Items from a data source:
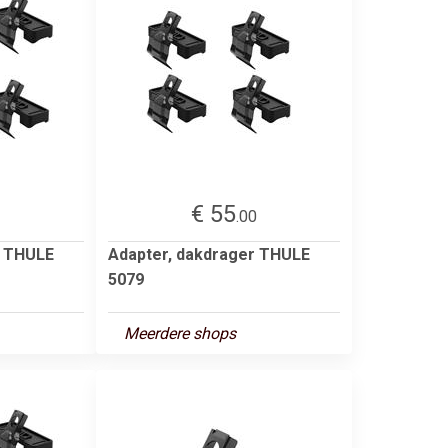
€ 55
2
.00
r THULE
Adapter, dakdrager THULE
5079
Meerdere shops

## Exercise description:
Without including the pictures, copy all of the data exactly.

## Final answer:
€ 55
2
.00
r THULE
Adapter, dakdrager THULE
5079
Meerdere shops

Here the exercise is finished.